(Saved entries)
= Beginning of Section =

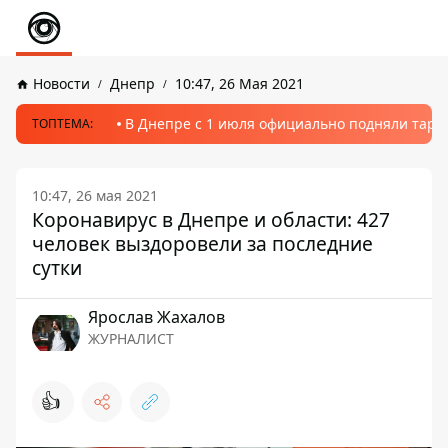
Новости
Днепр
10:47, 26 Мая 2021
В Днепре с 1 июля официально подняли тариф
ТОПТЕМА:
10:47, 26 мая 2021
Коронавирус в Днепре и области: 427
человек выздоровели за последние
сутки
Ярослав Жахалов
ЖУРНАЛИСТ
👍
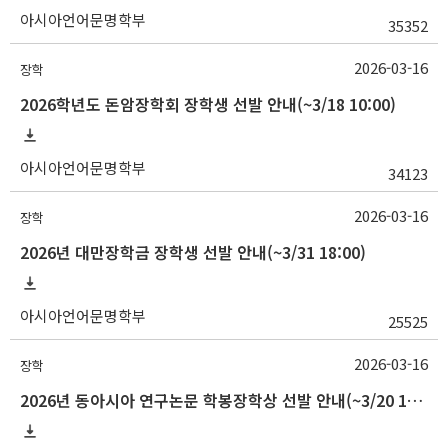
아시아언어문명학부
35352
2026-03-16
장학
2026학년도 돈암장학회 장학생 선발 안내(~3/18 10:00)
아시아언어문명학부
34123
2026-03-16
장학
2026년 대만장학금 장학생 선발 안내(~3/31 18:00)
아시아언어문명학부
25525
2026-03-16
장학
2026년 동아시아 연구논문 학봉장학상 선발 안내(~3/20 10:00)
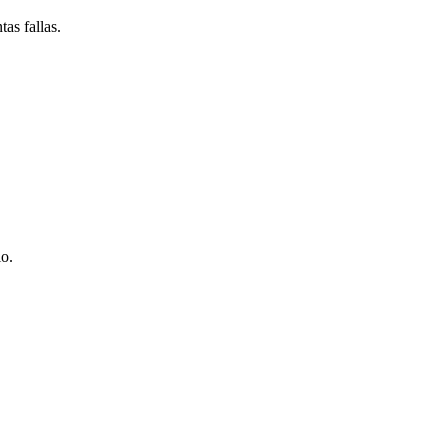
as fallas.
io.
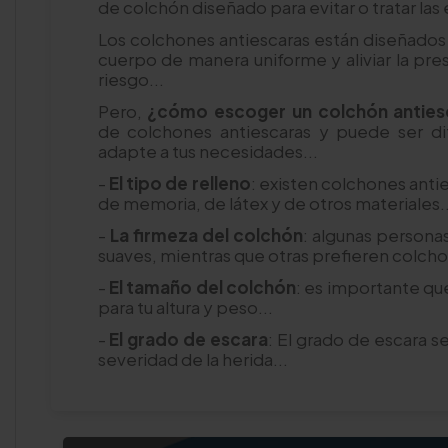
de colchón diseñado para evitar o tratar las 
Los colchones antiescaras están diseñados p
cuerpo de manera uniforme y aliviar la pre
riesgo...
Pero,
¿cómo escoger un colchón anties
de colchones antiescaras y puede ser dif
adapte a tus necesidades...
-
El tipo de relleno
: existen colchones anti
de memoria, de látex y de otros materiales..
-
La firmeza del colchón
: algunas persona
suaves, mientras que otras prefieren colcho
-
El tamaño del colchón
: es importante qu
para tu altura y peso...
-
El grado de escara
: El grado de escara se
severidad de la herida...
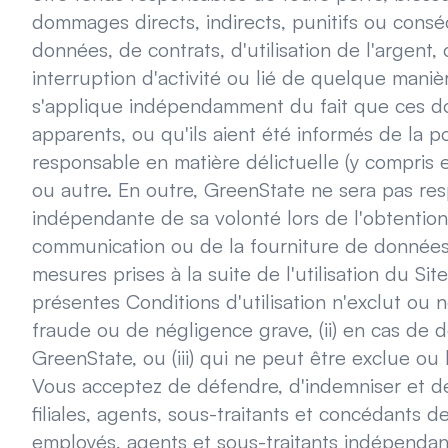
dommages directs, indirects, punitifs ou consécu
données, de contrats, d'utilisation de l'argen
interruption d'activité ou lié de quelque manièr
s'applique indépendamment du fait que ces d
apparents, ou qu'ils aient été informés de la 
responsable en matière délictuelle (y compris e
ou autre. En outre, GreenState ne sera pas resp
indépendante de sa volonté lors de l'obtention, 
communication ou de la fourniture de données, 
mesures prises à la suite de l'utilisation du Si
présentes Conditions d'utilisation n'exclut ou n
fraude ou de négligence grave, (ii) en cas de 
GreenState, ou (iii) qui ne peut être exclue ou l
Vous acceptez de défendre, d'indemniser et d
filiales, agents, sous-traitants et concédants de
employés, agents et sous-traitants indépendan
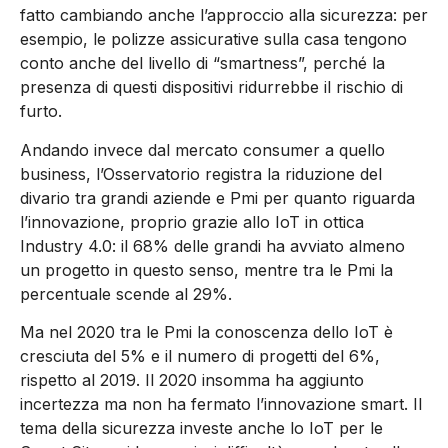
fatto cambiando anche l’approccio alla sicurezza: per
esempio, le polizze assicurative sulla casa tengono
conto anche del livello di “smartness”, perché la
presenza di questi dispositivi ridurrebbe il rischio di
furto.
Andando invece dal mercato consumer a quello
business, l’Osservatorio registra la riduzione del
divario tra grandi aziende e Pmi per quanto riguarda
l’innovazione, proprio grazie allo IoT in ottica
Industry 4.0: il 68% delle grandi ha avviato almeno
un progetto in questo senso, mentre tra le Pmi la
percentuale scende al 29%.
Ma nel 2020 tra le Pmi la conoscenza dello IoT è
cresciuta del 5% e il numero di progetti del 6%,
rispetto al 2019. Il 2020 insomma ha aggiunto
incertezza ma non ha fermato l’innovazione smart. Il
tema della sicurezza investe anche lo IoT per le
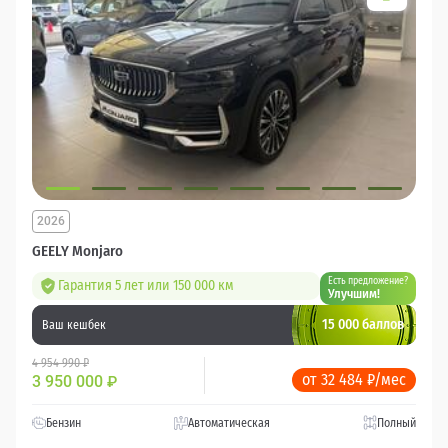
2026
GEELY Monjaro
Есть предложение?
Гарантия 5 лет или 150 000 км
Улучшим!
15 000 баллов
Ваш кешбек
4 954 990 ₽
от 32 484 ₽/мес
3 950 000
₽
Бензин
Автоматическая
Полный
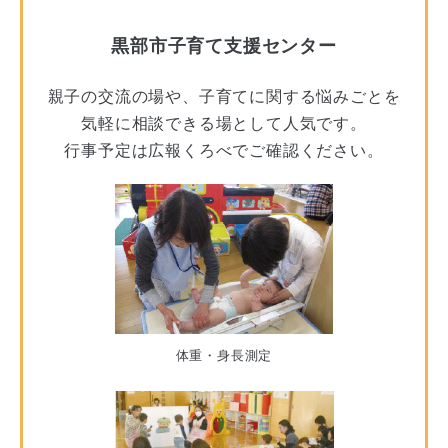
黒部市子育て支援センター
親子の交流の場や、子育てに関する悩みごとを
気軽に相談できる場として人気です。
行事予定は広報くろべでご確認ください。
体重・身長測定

= End of Section =

What you write must match, line for line, the lines from the one with "GEELY Monjaro" through the last line of the data above, minus the pictures.

[Completed exercise]:
GEELY Monjaro
Есть предложение?
Гарантия 5 лет или 150 000 км
Улучшим!
15 000 баллов
Ваш кешбек
4 954 990 ₽
от 32 484 ₽/мес
3 950 000
₽
Бензин
Автоматическая
Полный
黒部市子育て支援センター
親子の交流の場や、子育てに関する悩みごとを
気軽に相談できる場として人気です。
行事予定は広報くろべでご確認ください。
体重・身長測定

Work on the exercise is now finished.